The massive explosion that ripped apart a rocket on Sept. 1 has led to major questions about SpaceX’s processes.
NASA is starting to get really concerned about SpaceX, and officials are starting to question whether the Elon Musk-owned company is putting astronauts at risk after a Sept. 1 explosion on a Florida launch pad. A NAsA advisory committee has written a letter expressing worry about the way SpaceX fuels its rockets, doing so with astronauts aboard.
SpaceX plans to eventually take astronauts to the International Space Station aboard its Crew Dragon spacecraft, but NASA officials don’t like the fact that the company fuels its spacecraft while astronauts are on board. SpaceX does this because it is using a unique method of adding chilled liquid oxygen to fit more fuel in the tank and enable a higher weight, but this must be done immediately before launch so the astronauts would have to be already on board.
While SpaceX has assured NASA that it knows what it’s doing, NASA isn’t so sure, especially after a rocket exploded on the launch pad a couple months ago.
“There will be continued work ahead to show that all of these controls are in place for crewed operations and that the verifications meet NASA requirements,” SpaceX said in a statement. “These analyses and controls will be carefully evaluated in light of all data and corrective actions resulting from the anomaly investigation.”
The latest update on the anomaly, dated Oct. 28, indicates that SpaceX believes it has narrowed down the problem to a system in the second stage liquid oxygen tank.
“The Accident Investigation Team continues to make progress in examining the anomaly on September 1 that led to the loss of a Falcon 9 and its payload at Launch Complex 40 (LC-40), Cape Canaveral Air Force Station, Florida,” the update reads. “Since the incident, investigators from SpaceX, the FAA, NASA, the US Air Force and industry experts have been working methodically through an extensive fault tree to investigate all plausible causes. As part of this, we have conducted tests at our facility in McGregor, Texas, attempting to replicate as closely as possible the conditions that may have led to the mishap.

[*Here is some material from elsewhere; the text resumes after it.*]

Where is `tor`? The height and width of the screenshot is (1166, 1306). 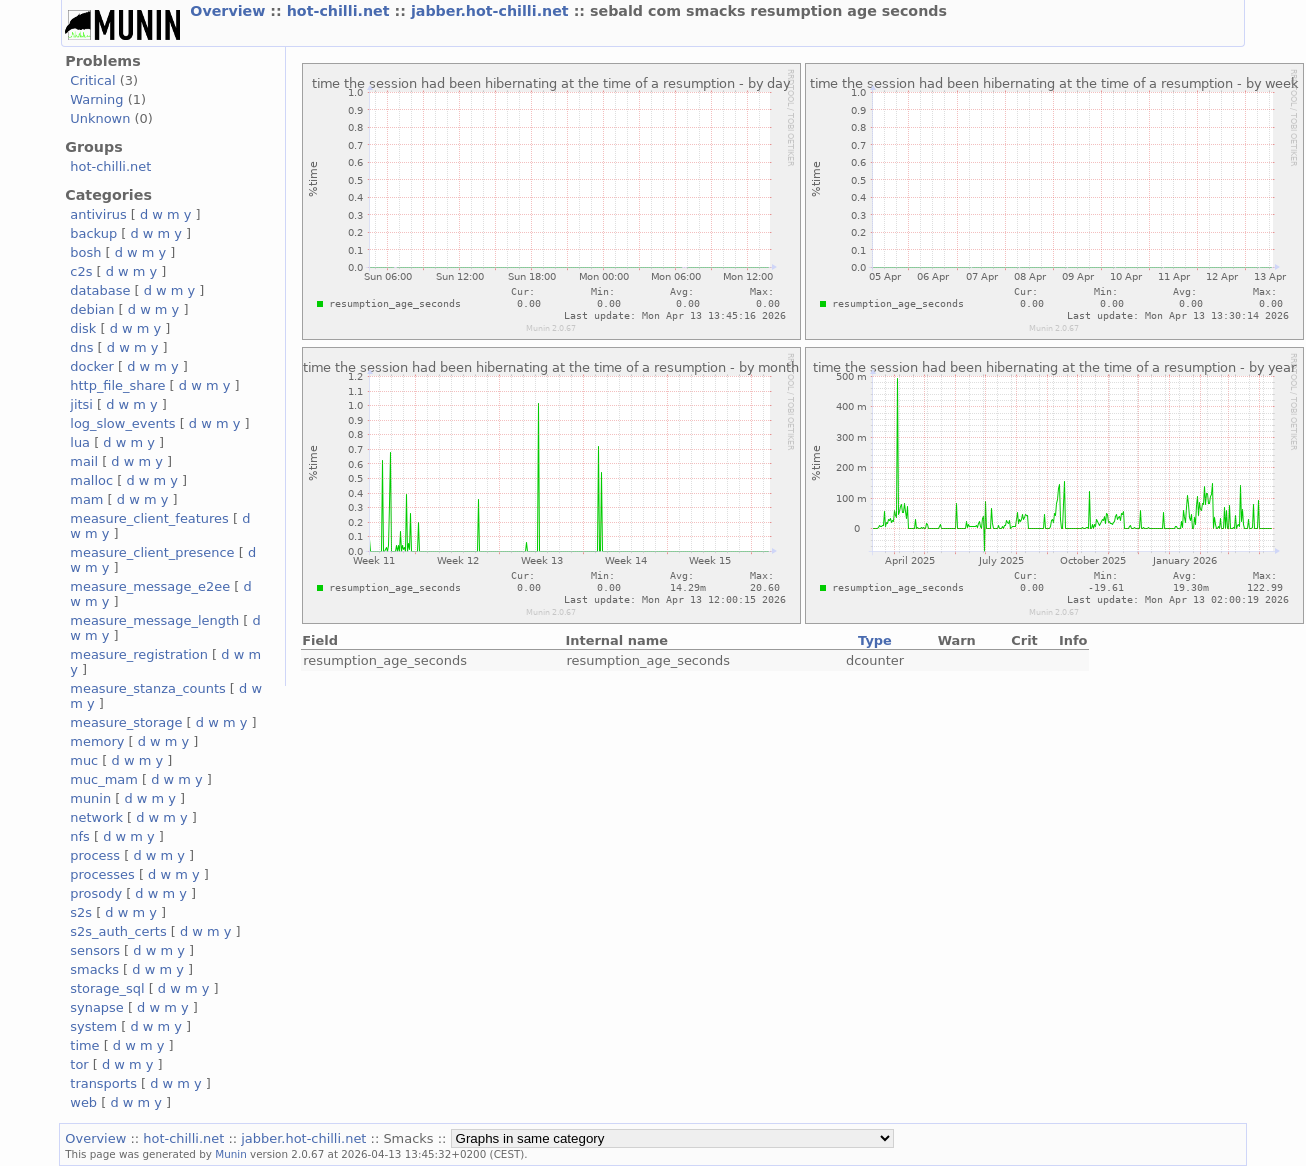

“The investigation team has made significant progress on the fault tree,” it adds. “Previously, we announced the investigation was focusing on a breach in the cryogenic helium system of the second stage liquid oxygen tank. The root cause of the breach has not yet been confirmed, but attention has continued to narrow to one of the three composite overwrapped pressure vessels (COPVs) inside the LOX tank. Through extensive testing in Texas, SpaceX has shown that it can re-create a COPV failure entirely through helium loading conditions. These conditions are mainly affected by the temperature and pressure of the helium being loaded.”